INFORMATION SHOWN ->
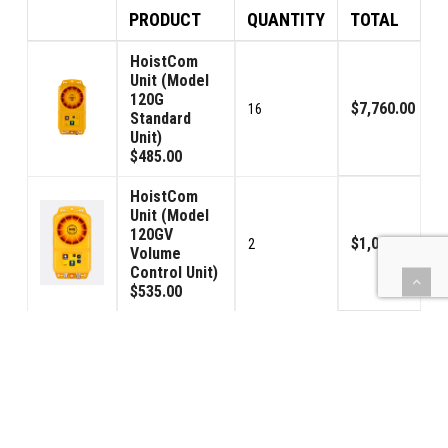
PRODUCT
QUANTITY
TOTAL
HoistCom
Unit (Model
120G
$7,760.00
16
Standard
Unit)
$485.00
HoistCom
Unit (Model
120GV
$1,070.00
2
Volume
Control Unit)
$535.00
(BBPS) Car
Power - USA
$1,190.00
2
120VAC
$595.00
Toroid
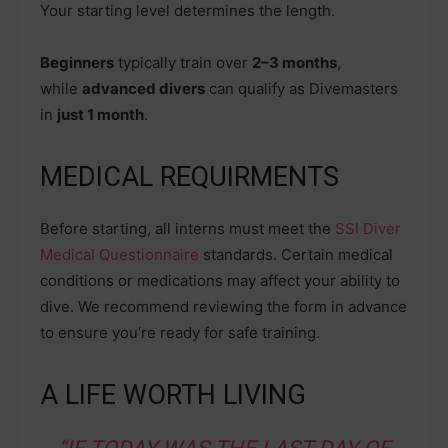
Your starting level determines the length.
Beginners
typically train over
2–3 months
,
while
advanced divers
can qualify as Divemasters
in
just 1 month
.
MEDICAL REQUIRMENTS
Before starting, all interns must meet the
SSI Diver
Medical Questionnaire
standards. Certain medical
conditions or medications may affect your ability to
dive. We recommend reviewing the form in advance
to ensure you’re ready for safe training.
A LIFE WORTH LIVING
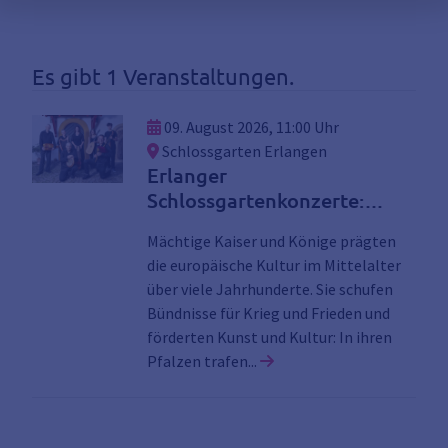
Es gibt 1 Veranstaltungen.
09. August 2026, 11:00 Uhr
Schlossgarten Erlangen
Erlanger
Schlossgartenkonzerte:
Musik für Kaiser und Könige
Mächtige Kaiser und Könige prägten
die europäische Kultur im Mittelalter
über viele Jahrhunderte. Sie schufen
Bündnisse für Krieg und Frieden und
förderten Kunst und Kultur: In ihren
Link zu den Details der V
Pfalzen trafen...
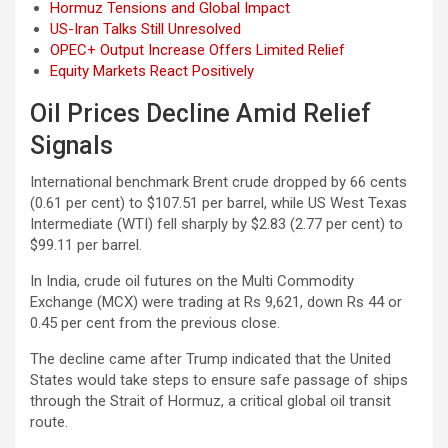
Hormuz Tensions and Global Impact
US-Iran Talks Still Unresolved
OPEC+ Output Increase Offers Limited Relief
Equity Markets React Positively
Oil Prices Decline Amid Relief
Signals
International benchmark Brent crude dropped by 66 cents
(0.61 per cent) to $107.51 per barrel, while US West Texas
Intermediate (WTI) fell sharply by $2.83 (2.77 per cent) to
$99.11 per barrel.
In India, crude oil futures on the Multi Commodity
Exchange (MCX) were trading at Rs 9,621, down Rs 44 or
0.45 per cent from the previous close.
The decline came after Trump indicated that the United
States would take steps to ensure safe passage of ships
through the Strait of Hormuz, a critical global oil transit
route.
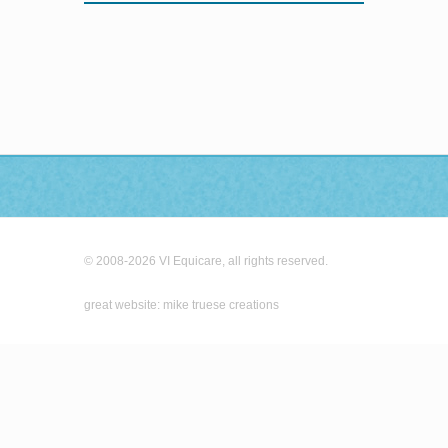
© 2008-2026 VI Equicare, all rights reserved.
great website: mike truese creations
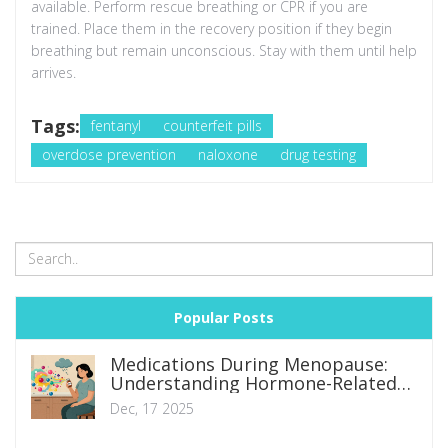
available. Perform rescue breathing or CPR if you are
trained. Place them in the recovery position if they begin
breathing but remain unconscious. Stay with them until help
arrives.
Tags:
fentanyl
counterfeit pills
overdose prevention
naloxone
drug testing
Popular Posts
Medications During Menopause:
Understanding Hormone-Related
Side Effect Changes
Dec, 17 2025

WORK REQUIRED -> The entries above are to be restated verbatim, with no pictures carried over.

ANSWER TO THIS EXERCISE ->
PRODUCT
QUANTITY
TOTAL
HoistCom
Unit (Model
120G
$7,760.00
16
Standard
Unit)
$485.00
HoistCom
Unit (Model
120GV
$1,070.00
2
Volume
Control Unit)
$535.00
(BBPS) Car
Power - USA
$1,190.00
2
120VAC
$595.00
Toroid
Your starting level determines the length.
Beginners
typically train over
2–3 months
,
while
advanced divers
can qualify as Divemasters
in
just 1 month
.
MEDICAL REQUIRMENTS
Before starting, all interns must meet the
SSI Diver
Medical Questionnaire
standards. Certain medical
conditions or medications may affect your ability to
dive. We recommend reviewing the form in advance
to ensure you’re ready for safe training.
A LIFE WORTH LIVING
Es gibt 1 Veranstaltungen.
09. August 2026, 11:00 Uhr
Schlossgarten Erlangen
Erlanger
Schlossgartenkonzerte:
Musik für Kaiser und Könige
Mächtige Kaiser und Könige prägten
die europäische Kultur im Mittelalter
über viele Jahrhunderte. Sie schufen
Bündnisse für Krieg und Frieden und
förderten Kunst und Kultur: In ihren
Link zu den Details der V
Pfalzen trafen...
Hormuz Tensions and Global Impact
US-Iran Talks Still Unresolved
OPEC+ Output Increase Offers Limited Relief
Equity Markets React Positively
Oil Prices Decline Amid Relief
Signals
International benchmark Brent crude dropped by 66 cents
(0.61 per cent) to $107.51 per barrel, while US West Texas
Intermediate (WTI) fell sharply by $2.83 (2.77 per cent) to
$99.11 per barrel.
In India, crude oil futures on the Multi Commodity
Exchange (MCX) were trading at Rs 9,621, down Rs 44 or
0.45 per cent from the previous close.
The decline came after Trump indicated that the United
States would take steps to ensure safe passage of ships
through the Strait of Hormuz, a critical global oil transit
route.
© 2008-2026 VI Equicare, all rights reserved.
great website: mike truese creations
available. Perform rescue breathing or CPR if you are
trained. Place them in the recovery position if they begin
breathing but remain unconscious. Stay with them until help
arrives.
Tags:
fentanyl
counterfeit pills
overdose prevention
naloxone
drug testing
Popular Posts
Medications During Menopause:
Understanding Hormone-Related
Side Effect Changes
Dec, 17 2025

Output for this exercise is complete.